As we age, our circadian clocks weaken, increasing our risk for metabolic diseases, heart diseases, cancer and dementia. But the good news, according to the researchers, is that a simple lifestyle (such as eating all food within 10 hours) can restore balance, stave off metabolic diseases and maintain health. Sign up for studies and get guidance on how to adopt an optimum daily eating-fasting cycle at mycircadianclock.org. salk.edu
Maria’s Pick — Powerful Women Can Have it All: A new book acts as a guide to intimacy in the modern world, proving that women can have successful careers and passionate love lives.
Every relationship is different, and there are different ways of relating to your partner. In their new book, The Awakened Woman’s Guide to Everlasting Love (Sacred, $13), acclaimed sacred intimacy coaches Londin Angel Winters and Justin Patrick Pierce explain how to recognize the different dynamics that exist inside of relationships. According to the authors, there are three possible ways of relating to your partner in every moment: Alpha-Alpha, Omega-Omega and Alpha-Omega. Winters and Pierce break down these three ways of relating to your partner, including the upsides and downsides of each, while offering techniques to rejuvenate relationships.

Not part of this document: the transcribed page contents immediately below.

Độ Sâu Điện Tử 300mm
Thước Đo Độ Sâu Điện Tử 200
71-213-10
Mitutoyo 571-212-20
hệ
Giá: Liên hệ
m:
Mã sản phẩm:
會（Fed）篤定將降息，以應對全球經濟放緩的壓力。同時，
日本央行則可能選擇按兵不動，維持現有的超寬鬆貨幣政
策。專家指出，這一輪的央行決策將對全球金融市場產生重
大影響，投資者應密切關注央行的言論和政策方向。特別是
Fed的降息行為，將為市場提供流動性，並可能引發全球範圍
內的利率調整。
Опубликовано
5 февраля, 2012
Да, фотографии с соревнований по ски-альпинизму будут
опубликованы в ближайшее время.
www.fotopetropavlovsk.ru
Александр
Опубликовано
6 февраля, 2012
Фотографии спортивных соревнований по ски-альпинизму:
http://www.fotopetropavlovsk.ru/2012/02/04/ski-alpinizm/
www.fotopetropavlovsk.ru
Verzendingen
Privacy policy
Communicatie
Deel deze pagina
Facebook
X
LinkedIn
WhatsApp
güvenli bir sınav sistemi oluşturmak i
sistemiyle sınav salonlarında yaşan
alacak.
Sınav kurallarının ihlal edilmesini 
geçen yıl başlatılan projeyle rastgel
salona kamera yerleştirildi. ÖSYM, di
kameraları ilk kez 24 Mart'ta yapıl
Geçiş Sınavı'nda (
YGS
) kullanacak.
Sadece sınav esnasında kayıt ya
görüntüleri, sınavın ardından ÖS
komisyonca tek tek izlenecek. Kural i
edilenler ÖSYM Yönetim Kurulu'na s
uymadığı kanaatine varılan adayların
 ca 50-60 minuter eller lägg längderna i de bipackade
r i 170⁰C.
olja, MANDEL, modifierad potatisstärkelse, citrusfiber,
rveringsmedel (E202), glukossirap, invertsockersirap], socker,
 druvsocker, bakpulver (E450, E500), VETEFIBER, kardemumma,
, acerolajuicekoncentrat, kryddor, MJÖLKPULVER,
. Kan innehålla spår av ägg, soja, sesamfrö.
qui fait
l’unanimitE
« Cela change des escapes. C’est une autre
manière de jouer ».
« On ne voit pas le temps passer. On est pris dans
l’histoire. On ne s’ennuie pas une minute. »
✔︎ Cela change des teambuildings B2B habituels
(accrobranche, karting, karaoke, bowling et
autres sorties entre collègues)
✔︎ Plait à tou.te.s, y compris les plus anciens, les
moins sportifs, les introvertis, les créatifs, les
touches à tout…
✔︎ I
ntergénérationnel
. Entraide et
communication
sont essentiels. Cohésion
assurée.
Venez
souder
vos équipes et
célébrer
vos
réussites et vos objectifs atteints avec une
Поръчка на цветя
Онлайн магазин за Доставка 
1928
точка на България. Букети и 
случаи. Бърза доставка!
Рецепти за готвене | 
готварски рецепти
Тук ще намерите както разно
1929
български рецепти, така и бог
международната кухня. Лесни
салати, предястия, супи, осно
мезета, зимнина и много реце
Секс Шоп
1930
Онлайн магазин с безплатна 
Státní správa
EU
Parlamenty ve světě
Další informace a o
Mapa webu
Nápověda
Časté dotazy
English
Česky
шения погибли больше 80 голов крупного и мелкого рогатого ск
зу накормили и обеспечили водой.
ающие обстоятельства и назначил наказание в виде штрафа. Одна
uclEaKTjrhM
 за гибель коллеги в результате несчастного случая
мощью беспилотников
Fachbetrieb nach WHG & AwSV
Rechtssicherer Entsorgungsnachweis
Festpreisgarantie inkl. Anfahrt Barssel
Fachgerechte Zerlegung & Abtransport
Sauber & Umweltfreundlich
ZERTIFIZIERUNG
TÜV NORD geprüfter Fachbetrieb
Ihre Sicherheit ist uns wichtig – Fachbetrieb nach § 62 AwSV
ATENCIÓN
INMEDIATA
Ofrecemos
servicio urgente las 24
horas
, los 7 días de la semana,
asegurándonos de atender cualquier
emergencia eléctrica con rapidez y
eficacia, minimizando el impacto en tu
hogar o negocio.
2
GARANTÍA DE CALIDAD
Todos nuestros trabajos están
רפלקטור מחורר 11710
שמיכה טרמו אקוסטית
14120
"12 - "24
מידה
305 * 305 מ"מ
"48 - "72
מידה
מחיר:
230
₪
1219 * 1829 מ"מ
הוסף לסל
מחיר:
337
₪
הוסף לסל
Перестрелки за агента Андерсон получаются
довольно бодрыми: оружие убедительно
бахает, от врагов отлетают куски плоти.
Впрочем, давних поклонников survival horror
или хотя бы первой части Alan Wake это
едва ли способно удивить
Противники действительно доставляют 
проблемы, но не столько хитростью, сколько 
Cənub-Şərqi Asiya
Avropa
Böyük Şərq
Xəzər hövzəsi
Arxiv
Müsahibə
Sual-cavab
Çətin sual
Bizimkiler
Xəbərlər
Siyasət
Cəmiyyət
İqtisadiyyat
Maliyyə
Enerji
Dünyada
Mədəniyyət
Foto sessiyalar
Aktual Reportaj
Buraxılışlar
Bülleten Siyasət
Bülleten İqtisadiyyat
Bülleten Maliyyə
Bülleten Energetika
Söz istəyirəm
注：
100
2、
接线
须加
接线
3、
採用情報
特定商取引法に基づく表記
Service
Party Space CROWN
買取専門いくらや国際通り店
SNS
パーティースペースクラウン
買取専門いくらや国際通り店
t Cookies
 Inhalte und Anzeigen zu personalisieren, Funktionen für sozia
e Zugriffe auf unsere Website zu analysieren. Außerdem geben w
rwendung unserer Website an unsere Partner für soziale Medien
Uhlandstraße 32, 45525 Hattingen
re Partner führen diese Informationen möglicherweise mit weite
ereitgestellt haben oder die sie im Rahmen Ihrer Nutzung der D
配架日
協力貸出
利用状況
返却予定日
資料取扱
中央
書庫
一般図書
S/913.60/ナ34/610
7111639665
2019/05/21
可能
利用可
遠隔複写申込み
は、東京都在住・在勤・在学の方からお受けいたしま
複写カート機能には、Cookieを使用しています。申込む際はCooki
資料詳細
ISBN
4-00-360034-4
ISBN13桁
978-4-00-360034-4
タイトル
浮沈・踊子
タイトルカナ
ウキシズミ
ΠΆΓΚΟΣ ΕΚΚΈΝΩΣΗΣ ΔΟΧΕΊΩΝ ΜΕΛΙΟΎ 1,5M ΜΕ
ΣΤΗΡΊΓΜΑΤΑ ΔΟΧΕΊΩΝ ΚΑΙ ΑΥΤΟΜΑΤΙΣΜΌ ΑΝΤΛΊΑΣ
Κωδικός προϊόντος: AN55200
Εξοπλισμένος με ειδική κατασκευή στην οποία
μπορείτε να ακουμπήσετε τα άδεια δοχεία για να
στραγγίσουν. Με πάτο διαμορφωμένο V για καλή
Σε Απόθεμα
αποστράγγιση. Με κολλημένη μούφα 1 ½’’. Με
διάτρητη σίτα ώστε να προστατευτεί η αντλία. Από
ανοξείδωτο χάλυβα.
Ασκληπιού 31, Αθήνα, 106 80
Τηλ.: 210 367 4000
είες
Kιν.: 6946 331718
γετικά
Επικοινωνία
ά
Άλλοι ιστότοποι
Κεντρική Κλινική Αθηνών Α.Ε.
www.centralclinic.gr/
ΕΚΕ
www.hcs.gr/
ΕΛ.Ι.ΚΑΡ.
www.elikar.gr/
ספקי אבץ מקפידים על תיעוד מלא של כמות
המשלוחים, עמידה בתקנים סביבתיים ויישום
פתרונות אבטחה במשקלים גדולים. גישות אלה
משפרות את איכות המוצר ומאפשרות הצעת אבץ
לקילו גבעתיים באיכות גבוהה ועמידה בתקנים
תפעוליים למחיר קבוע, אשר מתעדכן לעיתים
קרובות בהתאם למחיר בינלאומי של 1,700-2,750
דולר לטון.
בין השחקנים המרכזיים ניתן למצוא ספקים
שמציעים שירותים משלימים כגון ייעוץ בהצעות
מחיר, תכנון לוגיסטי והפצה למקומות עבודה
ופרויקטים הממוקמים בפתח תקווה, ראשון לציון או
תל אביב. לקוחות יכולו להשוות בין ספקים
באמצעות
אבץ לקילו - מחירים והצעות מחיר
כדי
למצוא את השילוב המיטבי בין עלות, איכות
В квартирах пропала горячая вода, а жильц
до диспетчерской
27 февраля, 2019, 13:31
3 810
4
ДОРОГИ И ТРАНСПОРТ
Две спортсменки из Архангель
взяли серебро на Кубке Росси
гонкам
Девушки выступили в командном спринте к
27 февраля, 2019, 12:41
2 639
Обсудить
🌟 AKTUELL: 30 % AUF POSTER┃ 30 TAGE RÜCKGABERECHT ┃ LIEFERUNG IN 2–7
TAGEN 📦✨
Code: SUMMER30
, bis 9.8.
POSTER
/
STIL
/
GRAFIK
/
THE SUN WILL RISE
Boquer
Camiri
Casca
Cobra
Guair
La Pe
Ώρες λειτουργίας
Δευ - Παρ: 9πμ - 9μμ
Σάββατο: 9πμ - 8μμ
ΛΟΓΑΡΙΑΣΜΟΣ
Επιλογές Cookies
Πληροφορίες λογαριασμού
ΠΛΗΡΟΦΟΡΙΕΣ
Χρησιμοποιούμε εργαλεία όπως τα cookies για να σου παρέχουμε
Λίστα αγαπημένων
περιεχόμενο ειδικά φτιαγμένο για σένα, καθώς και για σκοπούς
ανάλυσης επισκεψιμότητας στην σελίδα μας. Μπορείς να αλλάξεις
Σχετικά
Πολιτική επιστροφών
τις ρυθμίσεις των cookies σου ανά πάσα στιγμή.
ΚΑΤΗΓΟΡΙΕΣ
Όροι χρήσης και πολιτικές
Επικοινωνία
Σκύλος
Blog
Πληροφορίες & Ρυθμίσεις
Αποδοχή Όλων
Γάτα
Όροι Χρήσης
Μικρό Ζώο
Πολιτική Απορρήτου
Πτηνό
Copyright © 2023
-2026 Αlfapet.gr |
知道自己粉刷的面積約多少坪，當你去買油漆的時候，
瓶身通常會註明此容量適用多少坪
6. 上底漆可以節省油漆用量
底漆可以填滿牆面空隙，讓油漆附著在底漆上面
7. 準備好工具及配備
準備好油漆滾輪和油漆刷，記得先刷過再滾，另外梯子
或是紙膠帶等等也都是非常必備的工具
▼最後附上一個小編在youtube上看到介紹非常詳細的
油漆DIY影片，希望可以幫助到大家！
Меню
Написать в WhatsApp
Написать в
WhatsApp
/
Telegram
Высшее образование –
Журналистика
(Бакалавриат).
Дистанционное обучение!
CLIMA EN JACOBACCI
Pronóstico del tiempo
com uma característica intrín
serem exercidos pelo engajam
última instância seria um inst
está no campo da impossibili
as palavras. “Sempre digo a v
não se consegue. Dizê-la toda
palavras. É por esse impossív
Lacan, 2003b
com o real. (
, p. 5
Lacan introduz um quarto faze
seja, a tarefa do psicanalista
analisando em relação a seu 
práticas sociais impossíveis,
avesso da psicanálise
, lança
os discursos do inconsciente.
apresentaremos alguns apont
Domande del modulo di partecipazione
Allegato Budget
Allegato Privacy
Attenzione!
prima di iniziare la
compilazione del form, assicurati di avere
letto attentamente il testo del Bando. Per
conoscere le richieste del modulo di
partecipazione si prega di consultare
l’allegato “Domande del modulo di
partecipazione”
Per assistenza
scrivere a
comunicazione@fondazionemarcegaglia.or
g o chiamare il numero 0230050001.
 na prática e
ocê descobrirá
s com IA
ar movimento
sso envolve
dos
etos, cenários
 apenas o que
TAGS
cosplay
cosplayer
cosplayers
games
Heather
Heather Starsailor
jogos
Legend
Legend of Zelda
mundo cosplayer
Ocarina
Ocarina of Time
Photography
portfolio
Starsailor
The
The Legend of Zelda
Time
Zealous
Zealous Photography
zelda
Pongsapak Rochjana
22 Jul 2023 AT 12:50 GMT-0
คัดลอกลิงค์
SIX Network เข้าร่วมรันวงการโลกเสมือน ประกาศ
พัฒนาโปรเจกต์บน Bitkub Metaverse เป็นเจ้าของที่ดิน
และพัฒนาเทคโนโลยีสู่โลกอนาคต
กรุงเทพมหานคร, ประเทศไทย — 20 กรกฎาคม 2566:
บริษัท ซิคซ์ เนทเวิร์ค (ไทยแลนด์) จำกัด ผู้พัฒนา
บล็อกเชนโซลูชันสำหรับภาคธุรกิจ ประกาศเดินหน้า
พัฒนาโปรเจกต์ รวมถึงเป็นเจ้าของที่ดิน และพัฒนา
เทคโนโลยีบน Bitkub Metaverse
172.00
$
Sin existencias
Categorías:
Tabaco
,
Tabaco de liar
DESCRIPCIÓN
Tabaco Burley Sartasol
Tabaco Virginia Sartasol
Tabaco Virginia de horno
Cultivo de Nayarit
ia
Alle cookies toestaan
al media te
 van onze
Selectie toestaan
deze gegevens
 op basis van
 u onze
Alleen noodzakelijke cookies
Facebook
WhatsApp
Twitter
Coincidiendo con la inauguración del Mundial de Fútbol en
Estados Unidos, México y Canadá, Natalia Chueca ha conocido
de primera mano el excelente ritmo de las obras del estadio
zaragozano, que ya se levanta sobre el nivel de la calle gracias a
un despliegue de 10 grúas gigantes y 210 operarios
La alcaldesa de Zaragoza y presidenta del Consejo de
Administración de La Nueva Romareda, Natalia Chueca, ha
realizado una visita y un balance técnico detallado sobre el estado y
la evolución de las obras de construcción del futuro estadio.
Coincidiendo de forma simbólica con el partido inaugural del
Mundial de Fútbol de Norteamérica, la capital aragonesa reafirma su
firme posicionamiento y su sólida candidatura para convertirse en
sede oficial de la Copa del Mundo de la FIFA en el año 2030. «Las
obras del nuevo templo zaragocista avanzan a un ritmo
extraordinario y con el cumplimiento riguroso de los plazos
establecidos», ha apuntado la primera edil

In today’s world of technology, people are more distracted than ever making it harder to maintain deep love with a partner. However, we all yearn for connection and true intimacy — an unbreakable bond of love that deepens over time. The book explores how to surrender feelings from the past and release concerns in order to be more fully present in the current relationship. It also delves into new ways of expressing feelings emotionally, physically and spiritually. Acting as a resource for attracting sacred relationship, sustaining longterm passion and deepening authentic connection, this book teaches how to have a long-term, sexy, passionate, deeply fulfilling relationship with a conscious partner who is as excited to be there as you are.
“This book offers insights on how to be your most authentic self,” says Maria Muro, publisher of New Orleans Living. “It teaches you how to love at the deepest level where divine connection becomes the core of your relationship.”